[Excerpts from a dataset]:
....

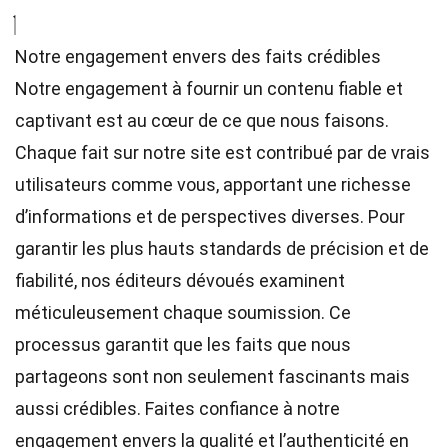
Notre engagement envers des faits crédibles
Notre engagement à fournir un contenu fiable et
captivant est au cœur de ce que nous faisons.
Chaque fait sur notre site est contribué par de vrais
utilisateurs comme vous, apportant une richesse
d’informations et de perspectives diverses. Pour
garantir les plus hauts
standards
de précision et de
fiabilité, nos
éditeurs
dévoués examinent
méticuleusement chaque soumission. Ce
processus garantit que les faits que nous
partageons sont non seulement fascinants mais
aussi crédibles. Faites confiance à notre
engagement envers la qualité et l’authenticité en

....

[Directions for this task]: The answer must be every line from the records above that contains "nous".

[Exercise output]:
captivant est au cœur de ce que nous faisons.
processus garantit que les faits que nous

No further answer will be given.